Cell Biochem Biophys. 2013 Apr;65(3):463-72. doi: 10.1007/s12013-012-9450-2.
Hemophilia A is an x-linked recessive inherited bleeding disorder. So far, more than 1,885 disease-causing mutations of factor VIII gene have been identified. Clinic confers a great challenge for the molecular diagnosis. We aim to make a better strategy for the molecular diagnosis in Hemophilia A. First, factor VIII intron 22 inversion and intron 1 inversion mutations were detected using Inversion-PCR and double-tube multiple PCRs. And then, non-inversion mutations were analyzed by denaturing high performance liquid chromatography and/or direct sequencing. Novel mutations were further analyzed the conservation and 3D structures by a B domain deleted crystallographic model and bioinformatics. Finally, we can indirectly confirm the diagnosis by linkage analysis for the patients with the confusing diagnosis by the techniques mentioned above. Eleven patients with the factor VIII Inv 22 were found, and the remaining 16 patients were found with 11 different mutations, of which 3 was novel mutations affecting A1, B domains and splicing site. Moreover, the prenatal diagnosis was performed on 14 fetuses. Ten fetuses were successfully confirmed to be normal, 1 fetus to be a heterozygote with factor VIII c.3275-3276 ins A and 3 fetuses to be hemizygotes with factor VIII Inv 22 mutation.

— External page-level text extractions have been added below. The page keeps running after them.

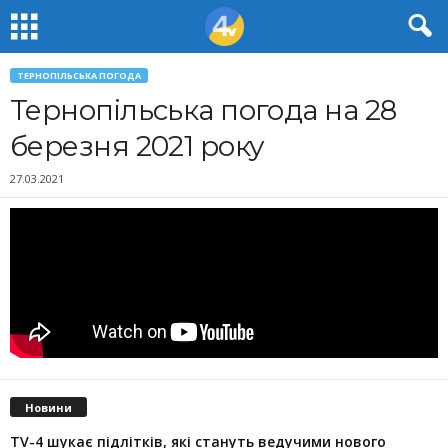
ТЕРНОПІЛЬСЬКА ПОГОДА
Тернопільська погода на 28
березня 2021 року
27.03.2021
Новини
TV-4 шукає підлітків, які стануть ведучими нового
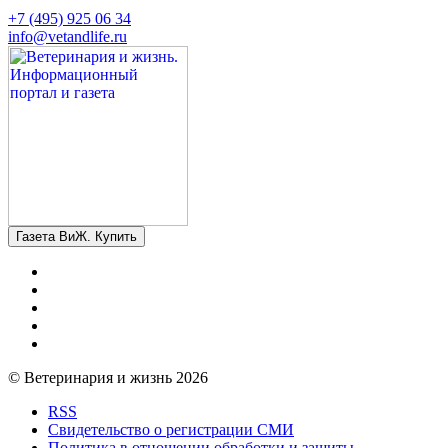
+7 (495) 925 06 34
info@vetandlife.ru
Газета ВиЖ. Купить
© Ветеринария и жизнь 2026
RSS
Свидетельство о регистрации СМИ
Политика в отношении обработки и защиты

血友病 A 是一种 X 连锁隐性遗传性出血性疾病。到目前为止,已经发现了超过 1885 种因子 VIII 基因突变。临床诊断给分子诊断带来了巨大的挑战。我们旨在为血友病 A 的分子诊断制定更好的策略。首先,采用反转录-PCR 和双管多重 PCR 检测因子 VIII 内含子 22 倒位和内含子 1 倒位突变。然后,通过变性高效液相色谱和/或直接测序分析非倒位突变。通过 B 域缺失晶体结构模型和生物信息学分析,对新发现的突变进行保守性和 3D 结构分析。最后,对于通过上述技术进行混淆诊断的患者,通过连锁分析可以间接确认诊断。发现了 11 例因子 VIII Inv 22 患者,其余 16 例患者发现了 11 种不同的突变,其中 3 种是影响 A1、B 结构域和剪接位点的新型突变。此外,对 14 例胎儿进行了产前诊断。10 例胎儿成功证实正常,1 例胎儿为因子 VIII c.3275-3276 ins A 的杂合子,3 例胎儿为因子 VIII Inv 22 突变的半合子。